-- Opening Marker --

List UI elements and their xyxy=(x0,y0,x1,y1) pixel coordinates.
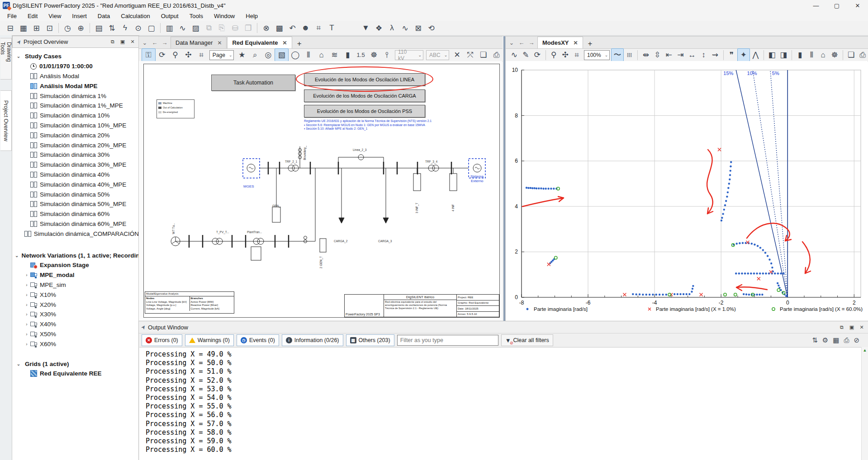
dark-mode-icon[interactable]: ▮ xyxy=(341,49,354,61)
phase-select[interactable]: ABC⌄ xyxy=(426,50,449,60)
export-graphic-icon[interactable]: ❏ xyxy=(845,49,857,61)
tree-item[interactable]: Simulación dinámica 30% xyxy=(15,150,139,160)
sort-icon[interactable]: ⇅ xyxy=(812,336,818,344)
tab-forward-icon[interactable]: → xyxy=(526,39,536,46)
page-select[interactable]: Page⌄ xyxy=(209,50,234,60)
modes-chart[interactable]: -8-6-4-202024681015%10%5%Parte imaginari… xyxy=(506,61,868,320)
lasso-icon[interactable]: ◯ xyxy=(289,49,302,61)
evo-pss-button[interactable]: Evolución de los Modos de Oscilación PSS xyxy=(304,105,425,117)
float-panel-icon[interactable]: ⧉ xyxy=(109,38,117,46)
zoom-all-icon[interactable]: ⌗ xyxy=(312,22,325,34)
voltage-select[interactable]: 110 kV⌄ xyxy=(395,50,423,60)
add-plot-icon[interactable]: ∿ xyxy=(508,49,520,61)
compress-h-icon[interactable]: ⇤ xyxy=(663,49,675,61)
tab-forward-icon[interactable]: → xyxy=(160,39,170,46)
filter-info-button[interactable]: iInformation (0/26) xyxy=(282,334,343,346)
dark-mode-icon[interactable]: ▮ xyxy=(794,49,806,61)
menu-data[interactable]: Data xyxy=(92,12,115,20)
reset-calculation-icon[interactable]: ⊗ xyxy=(260,22,273,34)
task-automation-button[interactable]: Task Automation xyxy=(211,75,295,91)
menu-window[interactable]: Window xyxy=(209,12,240,20)
column-left-icon[interactable]: ◧ xyxy=(766,49,778,61)
tree-item[interactable]: Simulación dinámica 50%_MPE xyxy=(15,199,139,209)
expand-icon[interactable]: › xyxy=(23,292,30,297)
recorder-icon[interactable]: ⧉ xyxy=(202,22,215,34)
compress-v-icon[interactable]: ⇥ xyxy=(675,49,687,61)
menu-insert[interactable]: Insert xyxy=(66,12,92,20)
tab-close-icon[interactable]: ✕ xyxy=(217,40,222,46)
tree-item[interactable]: Simulación dinámica 40% xyxy=(15,170,139,180)
output-log[interactable]: Processing X = 49.0 %Processing X = 50.0… xyxy=(139,347,868,460)
tree-item[interactable]: Expansion Stage xyxy=(15,260,139,270)
data-manager-icon[interactable]: ▦ xyxy=(17,22,30,34)
tree-item[interactable]: Análisis Modal MPE xyxy=(15,81,139,91)
column-right-icon[interactable]: ◨ xyxy=(778,49,790,61)
collapse-icon[interactable]: ⌄ xyxy=(15,54,22,59)
network-model-manager-icon[interactable]: ⊞ xyxy=(30,22,43,34)
filter-warning-button[interactable]: Warnings (0) xyxy=(185,334,234,346)
tree-item[interactable]: Simulación dinámica 1%_MPE xyxy=(15,101,139,111)
tree-item[interactable]: ›MPE_modal xyxy=(15,270,139,280)
output-window-icon[interactable]: ⊟ xyxy=(4,22,17,34)
tree-item[interactable]: ›X20% xyxy=(15,300,139,310)
script-icon[interactable]: ▢ xyxy=(145,22,158,34)
tree-item[interactable]: Simulación dinámica 10%_MPE xyxy=(15,121,139,131)
tree-item[interactable]: Simulación dinámica 20%_MPE xyxy=(15,140,139,150)
tree-item[interactable]: ›X10% xyxy=(15,290,139,300)
auto-scale-icon[interactable]: ⇝ xyxy=(709,49,721,61)
tree-item[interactable]: 01/01/1970 1:00:00 xyxy=(15,61,139,71)
close-button[interactable]: ✕ xyxy=(847,0,868,11)
tree-item[interactable]: Simulación dinámica 60%_MPE xyxy=(15,219,139,229)
waveform-icon[interactable]: 𝍖 xyxy=(624,49,636,61)
expand-icon[interactable]: › xyxy=(23,282,30,287)
trigger-icon[interactable]: ⊕ xyxy=(74,22,87,34)
scale-15-icon[interactable]: 1.5 xyxy=(354,49,367,61)
filter-icon[interactable]: ▼ xyxy=(359,22,372,34)
palette-icon[interactable]: ☸ xyxy=(367,49,380,61)
menu-file[interactable]: File xyxy=(2,12,22,20)
minimize-button[interactable]: — xyxy=(806,0,826,11)
menu-edit[interactable]: Edit xyxy=(22,12,43,20)
float-panel-icon[interactable]: ⧉ xyxy=(838,324,846,331)
refresh-icon[interactable]: ⟳ xyxy=(531,49,543,61)
tree-item[interactable]: ›X50% xyxy=(15,329,139,339)
date-time-icon[interactable]: ◷ xyxy=(61,22,74,34)
dock-panel-icon[interactable]: ▣ xyxy=(119,38,127,46)
menu-help[interactable]: Help xyxy=(240,12,263,20)
diagram-canvas[interactable]: Task Automation Evolución de los Modos d… xyxy=(139,61,502,320)
back-circle-icon[interactable]: ⟲ xyxy=(425,22,438,34)
study-case-manager-icon[interactable]: ⊡ xyxy=(43,22,56,34)
undo-icon[interactable]: ↶ xyxy=(286,22,299,34)
edit-relevant-objects-icon[interactable]: ▤ xyxy=(92,22,105,34)
expand-icon[interactable]: › xyxy=(23,332,30,337)
expand-icon[interactable]: › xyxy=(23,272,30,277)
text-tool-icon[interactable]: T xyxy=(325,22,338,34)
dock-panel-icon[interactable]: ▣ xyxy=(848,324,856,331)
close-panel-icon[interactable]: ✕ xyxy=(128,38,137,46)
tree-item[interactable]: Simulación dinámica 10% xyxy=(15,111,139,121)
close-panel-icon[interactable]: ✕ xyxy=(858,324,866,331)
bookmark-icon[interactable]: ★ xyxy=(235,49,248,61)
pan-icon[interactable]: ✣ xyxy=(182,49,195,61)
comment-icon[interactable]: ❞ xyxy=(726,49,738,61)
save-data-icon[interactable]: ❐ xyxy=(242,22,255,34)
scroll-up-icon[interactable]: ▲ xyxy=(862,348,868,352)
substation-icon[interactable]: ⌂ xyxy=(315,49,328,61)
export-graphic-icon[interactable]: ❏ xyxy=(477,49,490,61)
tab-close-icon[interactable]: ✕ xyxy=(574,40,578,46)
thermo-icon[interactable]: ⫯ xyxy=(380,49,394,61)
tree-section-1[interactable]: ⌄Network Variations (1, 1 active; Record… xyxy=(15,250,139,260)
curve-style-icon[interactable]: 〜 xyxy=(611,48,624,61)
edit-plot-icon[interactable]: ✎ xyxy=(520,49,532,61)
save-output-icon[interactable]: ▦ xyxy=(833,336,839,344)
filter-other-button[interactable]: ▤Others (203) xyxy=(346,334,394,346)
tree-item[interactable]: Análisis Modal xyxy=(15,71,139,81)
characteristic-icon[interactable]: ∿ xyxy=(398,22,412,34)
print-icon[interactable]: ⎙ xyxy=(857,49,868,61)
tree-item[interactable]: Simulación dinámica 40%_MPE xyxy=(15,179,139,189)
branch-tool-icon[interactable]: ⤱ xyxy=(464,49,477,61)
expand-icon[interactable]: › xyxy=(23,312,30,317)
tab-close-icon[interactable]: ✕ xyxy=(283,40,287,46)
user-icon[interactable]: ☻ xyxy=(299,22,312,34)
select-icon[interactable]: ▧ xyxy=(275,48,289,61)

-- Closing Marker --

If a line in the entries includes the word "edit", copy that line out.

RESPONSE TO THIS EXERCISE:
menu-edit[interactable]: Edit xyxy=(22,12,43,20)
edit-relevant-objects-icon[interactable]: ▤ xyxy=(92,22,105,34)
edit-plot-icon[interactable]: ✎ xyxy=(520,49,532,61)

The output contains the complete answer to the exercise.